Love is mysterious. Robert Fulghum says, “We’re all a little weird. And life is a little weird. And when we find someone whose weirdness is compatible with ours, we join up with them and fall into mutually satisfying weirdness—and call it love—true love.”

Perhaps love has many faces. The faces easiest to see are ones of infatuation and romance. We speak of “falling in love” and feel, too, as if we are in free fall. This is the face of love that inspires songs and poetry and romance novels.

But the face of love I appreciate most is not romance, as much as I am drawn to it, but one I can always count on to be there. It is the face of love that looks more like commitment or devotion – devotion of a parent for a child, or of couples who’ve lived and loved together for years.

This particular face of love is not a magnet that attracts two people to each other, but glue that holds them together for the long term. It is a face of love often seen on parents and grandparents and close friends who have been through good times and bad with one another.

I recall a story about a husband and wife who were engaged in a minor dinnertime disagreement. To the children’s amazement, their father jumped up from the table, grabbed two sheets of paper, and said to his wife, “Let’s make a list of everything we don’t like about each other.”

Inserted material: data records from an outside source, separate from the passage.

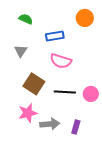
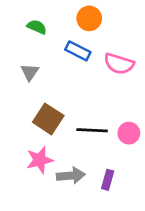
orange circle: (85, 18) -> (89, 18), moved
blue rectangle: (55, 36) -> (78, 51), turned 36
pink semicircle: (61, 61) -> (119, 64), moved

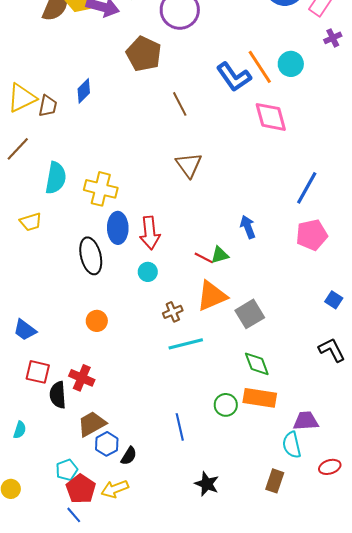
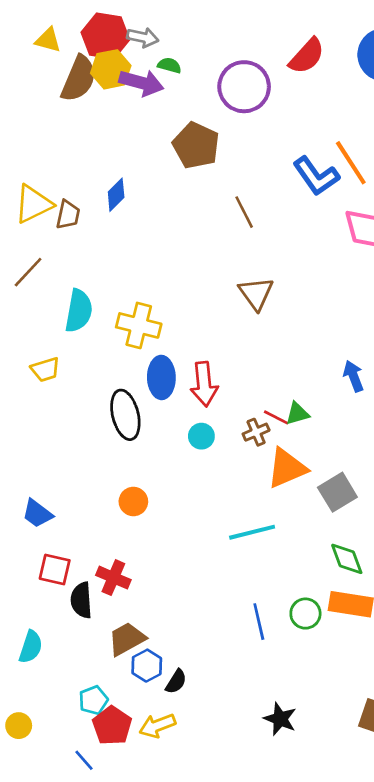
blue arrow: (248, 227) -> (353, 376), moved
brown cross: (173, 312) -> (256, 432), moved
blue line: (180, 427) -> (259, 622), moved
cyan semicircle: (20, 430) -> (31, 647), size x1.4
blue line: (74, 515) -> (84, 760), moved

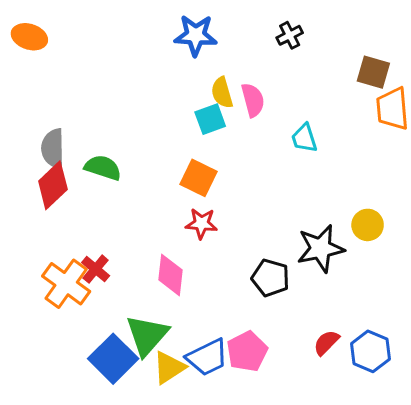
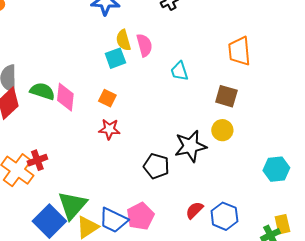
brown square: (373, 72) -> (226, 96), moved
orange square: (198, 178) -> (107, 98), size x0.7
red cross: (96, 269) -> (37, 160), turned 30
pink diamond: (171, 275) -> (65, 97), moved
blue trapezoid: (207, 357) -> (113, 220), turned 52

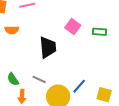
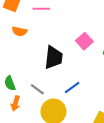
blue line: (79, 86) -> (72, 87), moved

She agreed and proceeded to write. He, meanwhile, sat and glowered. She looked up and he began to write. 

They finally finished. “Let’s exchange complaints,” he said and they passed their lists across the table.

She glanced at his sheet and pleaded, “Give mine back!” All down his sheet he had written: “I love you, I love you, I love you.” I presume he gave the paper back, for their children remember that moment with humor and fondness.

As much as I enjoy romance, it’s commitment that I need the most. I need to know a love I can depend on, a love that says, “I will be with you through it all. I love you. And I will love you even when you may not be all that lovable, for sometimes I’m not very lovable either. You can count on me – always.” 

Maybe love is mysterious, but that kind of love is solid. Rock solid. And, of all the faces of love, it’s my favorite. 

And so, we pray: Lord, love is very mysterious, even when I have too much wife or she has too much husband… it is rock solid devotion and commitment. Thank you for being the inspiration and Spirit in the midst of it all. Amen.